Another big change will be around waste. In Sweden, we throw away 8 kilos of clothes per person every year and that is the biggest irony of our industry. Whilst the world lacks resources we are throwing away fine materials. With a circular system in place we will see much less waste and more resources being brought back into the system to be used in another form.
H&M has launched the Take Care3 pilot in 2019. How are you planning to scale this between today and 2030?
With Take Care we are supporting customers to take better care of their clothes. Because if we look at the predicted population growth and the fact that people will always need clothes in one way or another, it is quite a challenge. We as an industry need to figure out how to make it happen within the planetary boundaries.
I can only think of my grandmother and how she treated clothes; she removed stains, mended and refreshed them to make sure they had a long life. This is the feeling we want to install back into our customers. What they buy is valuable not because it costs a lot, but because there are valuable resources in it and they should take good care of it for as long as possible. We want them to find it easy, fun and tangible to be sustainable and become part of a solution.
And if the fashion system will turn 100% circular – what is going to disappear?
Well, everything that’s bad… You will have no waste, no carbon emissions, no hazardous chemicals, no unsustainable use of land and no unsustainable growth cotton…
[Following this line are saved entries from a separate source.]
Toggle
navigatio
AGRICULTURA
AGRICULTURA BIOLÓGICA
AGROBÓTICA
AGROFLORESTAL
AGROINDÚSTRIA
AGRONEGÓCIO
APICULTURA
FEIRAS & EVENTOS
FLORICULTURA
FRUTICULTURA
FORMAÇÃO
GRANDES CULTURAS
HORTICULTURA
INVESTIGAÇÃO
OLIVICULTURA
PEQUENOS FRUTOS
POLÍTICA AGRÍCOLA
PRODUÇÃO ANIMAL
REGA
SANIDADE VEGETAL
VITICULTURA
There is a lot of new science heading in that direction, but I think it’s going too slow and one of the main reasons for that is that it requires more than the actions of a selected few. You cannot have islands of perfection when the rest of the sea, so to say, is not working. We need to bridge that gap.
What are the challenges of making business completely circular? You touched on a few of them already…
It’s about creating a functional ecosystem of all the different players. You have governments, brands, suppliers, innovators, customers…everyone has a role to play and at the moment they are not always linked to each other, so a broader collaboration and facilitation is needed.
Paul4 said we don’t need more innovation, well, I still think we do, as we don’t have all the solutions yet. We say investors are the last ones to come along and so many small scale entrepreneurs lack capital. That’s why we have a lot of collaboration on a brand level but need more to be happening vertically. You need to find partners in the supply chain that can make this work from A to Z and that requires connections and network, alongside funding.
H&M and it’s sustainability commitments are facing criticism as well as praise. How are you dealing with that?
We have no problem with scrutiny. It is a healthy part of any system to have transparency demanded. If companies like us, would not have been criticised, we would have not pushed the industry to where it is today. We are very confident in what we are driving, and our strategy is not something we have done alone; it is consulted with a range of stakeholders and experts on issues like: wages, circularity or sustainable use of water. We do listen to criticism carefully and take that feedback in to do the right thing.
Another thing is the distrust towards the industry and perception that for something to be sustainable it has to be expensive. Sustainable clothing should not be available for a selected few. We are looking into what the 98% of the population is going to wear and we are looking to provide an affordable answer to sustainable consumption. Because, if sustainable fashion becomes expensive then we have failed and the industry will not survive.